Reservoir in Saskatchewan, Canada

Nickle Lake is a man-made reservoir in the Canadian province of Saskatchewan. It was created with the construction of a dam across the Souris River in the 1950s to supply water to the city of Weyburn. In the 1980s, the dam — named Albert Douglas Dam — was expanded increasing the size of the lake.

The two main inflows for Nickle Lake are the Souris River and Rinfret Brook, which enter the lake at the north end. The Souris River exits the south end at Albert Douglas Dam. On the eastern shore is Nickle Lake Regional Park, which is about 11 km south-east of Weyburn. There are no communities along the lake's shore and access is from Highway 39.

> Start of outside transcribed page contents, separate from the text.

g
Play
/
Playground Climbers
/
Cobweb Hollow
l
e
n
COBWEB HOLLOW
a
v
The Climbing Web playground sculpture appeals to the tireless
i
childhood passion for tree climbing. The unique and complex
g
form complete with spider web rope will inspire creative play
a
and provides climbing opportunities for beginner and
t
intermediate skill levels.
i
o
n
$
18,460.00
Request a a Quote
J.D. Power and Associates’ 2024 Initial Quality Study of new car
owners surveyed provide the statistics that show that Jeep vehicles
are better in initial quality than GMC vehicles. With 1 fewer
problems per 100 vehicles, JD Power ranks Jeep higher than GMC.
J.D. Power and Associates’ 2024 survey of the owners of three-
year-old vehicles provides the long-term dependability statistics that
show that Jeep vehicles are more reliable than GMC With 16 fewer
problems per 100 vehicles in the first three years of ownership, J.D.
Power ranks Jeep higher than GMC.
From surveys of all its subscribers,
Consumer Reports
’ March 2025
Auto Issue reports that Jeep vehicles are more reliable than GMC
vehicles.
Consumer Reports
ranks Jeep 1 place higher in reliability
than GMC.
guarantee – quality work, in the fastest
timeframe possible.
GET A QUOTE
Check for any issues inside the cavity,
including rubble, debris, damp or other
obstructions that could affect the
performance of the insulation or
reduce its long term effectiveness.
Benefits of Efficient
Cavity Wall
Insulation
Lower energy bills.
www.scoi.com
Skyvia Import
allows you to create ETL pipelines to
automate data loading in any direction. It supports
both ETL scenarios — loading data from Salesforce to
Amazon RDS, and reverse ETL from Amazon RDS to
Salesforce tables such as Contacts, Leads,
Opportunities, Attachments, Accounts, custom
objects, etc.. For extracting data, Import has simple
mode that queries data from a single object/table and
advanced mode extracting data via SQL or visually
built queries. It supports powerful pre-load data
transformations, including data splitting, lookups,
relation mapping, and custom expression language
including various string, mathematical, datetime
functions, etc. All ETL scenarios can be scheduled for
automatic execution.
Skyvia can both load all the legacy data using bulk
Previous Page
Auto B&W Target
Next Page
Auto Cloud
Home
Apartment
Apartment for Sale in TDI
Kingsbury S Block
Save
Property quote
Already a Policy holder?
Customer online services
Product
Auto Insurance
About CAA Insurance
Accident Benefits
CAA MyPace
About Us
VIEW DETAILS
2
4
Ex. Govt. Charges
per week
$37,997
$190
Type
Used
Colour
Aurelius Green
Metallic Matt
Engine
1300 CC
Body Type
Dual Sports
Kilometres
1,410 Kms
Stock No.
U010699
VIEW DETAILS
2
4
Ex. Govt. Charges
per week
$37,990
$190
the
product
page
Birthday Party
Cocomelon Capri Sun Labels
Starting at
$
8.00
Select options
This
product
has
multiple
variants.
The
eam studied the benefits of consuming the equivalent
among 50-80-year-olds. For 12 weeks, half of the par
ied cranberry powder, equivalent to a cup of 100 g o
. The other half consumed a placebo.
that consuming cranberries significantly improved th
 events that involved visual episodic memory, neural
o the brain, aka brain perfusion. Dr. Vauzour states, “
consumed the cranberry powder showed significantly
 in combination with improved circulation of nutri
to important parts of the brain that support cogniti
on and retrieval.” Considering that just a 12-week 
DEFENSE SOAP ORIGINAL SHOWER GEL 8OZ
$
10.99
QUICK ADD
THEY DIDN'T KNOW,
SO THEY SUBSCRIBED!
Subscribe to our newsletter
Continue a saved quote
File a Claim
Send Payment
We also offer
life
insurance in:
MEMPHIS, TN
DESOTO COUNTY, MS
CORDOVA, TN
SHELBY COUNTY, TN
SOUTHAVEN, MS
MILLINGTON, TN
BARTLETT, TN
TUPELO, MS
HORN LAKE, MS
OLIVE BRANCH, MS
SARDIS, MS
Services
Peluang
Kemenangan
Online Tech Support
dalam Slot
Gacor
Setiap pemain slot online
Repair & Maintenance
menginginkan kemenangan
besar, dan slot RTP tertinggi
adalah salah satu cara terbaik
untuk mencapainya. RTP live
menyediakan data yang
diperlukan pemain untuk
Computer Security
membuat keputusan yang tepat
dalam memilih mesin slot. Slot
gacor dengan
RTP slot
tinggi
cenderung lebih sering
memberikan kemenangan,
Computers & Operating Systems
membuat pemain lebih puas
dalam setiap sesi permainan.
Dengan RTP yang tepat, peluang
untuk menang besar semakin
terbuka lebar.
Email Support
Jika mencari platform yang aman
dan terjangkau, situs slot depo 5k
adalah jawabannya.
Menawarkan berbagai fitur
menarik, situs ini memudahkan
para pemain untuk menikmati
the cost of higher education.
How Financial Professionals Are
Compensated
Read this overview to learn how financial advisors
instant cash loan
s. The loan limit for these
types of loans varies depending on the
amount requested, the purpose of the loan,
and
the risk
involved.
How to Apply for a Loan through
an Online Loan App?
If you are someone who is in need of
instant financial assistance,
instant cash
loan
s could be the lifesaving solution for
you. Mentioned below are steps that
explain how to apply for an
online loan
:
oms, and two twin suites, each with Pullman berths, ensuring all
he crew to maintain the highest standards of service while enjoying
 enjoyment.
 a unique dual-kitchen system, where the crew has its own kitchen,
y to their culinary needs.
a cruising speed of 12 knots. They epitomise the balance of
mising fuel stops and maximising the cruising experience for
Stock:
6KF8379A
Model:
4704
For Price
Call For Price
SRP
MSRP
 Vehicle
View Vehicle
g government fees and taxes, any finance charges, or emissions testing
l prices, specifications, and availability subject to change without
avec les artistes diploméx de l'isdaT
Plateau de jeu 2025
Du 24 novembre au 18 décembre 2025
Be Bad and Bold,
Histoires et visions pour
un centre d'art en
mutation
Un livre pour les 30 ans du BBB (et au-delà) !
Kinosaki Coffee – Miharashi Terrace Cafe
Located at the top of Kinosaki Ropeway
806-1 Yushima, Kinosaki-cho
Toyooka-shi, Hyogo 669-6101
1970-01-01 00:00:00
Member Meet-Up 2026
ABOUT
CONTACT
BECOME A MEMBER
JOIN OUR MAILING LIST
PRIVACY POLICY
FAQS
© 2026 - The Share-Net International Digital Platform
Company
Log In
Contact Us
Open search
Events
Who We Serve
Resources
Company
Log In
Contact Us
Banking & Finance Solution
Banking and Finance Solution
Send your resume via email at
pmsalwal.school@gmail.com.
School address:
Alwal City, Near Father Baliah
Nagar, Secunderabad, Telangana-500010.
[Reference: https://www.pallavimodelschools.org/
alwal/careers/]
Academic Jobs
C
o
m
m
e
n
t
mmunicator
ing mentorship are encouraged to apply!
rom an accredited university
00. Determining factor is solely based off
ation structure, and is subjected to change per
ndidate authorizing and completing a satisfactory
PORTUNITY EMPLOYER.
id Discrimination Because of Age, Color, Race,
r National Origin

The Albert Douglas Dam was constructed across the Souris River and completed on 1 August 1984. It was built to ensure a stable and reliable source of water for Weyburn as the city grew and to expand Nickle Lake for recreational purposes. It was named after Albert Douglas, who was the first person born in Briercrest, Saskatchewan, a local farmer, and a Member of Parliament for the Assiniboia riding from 1969 to 1971.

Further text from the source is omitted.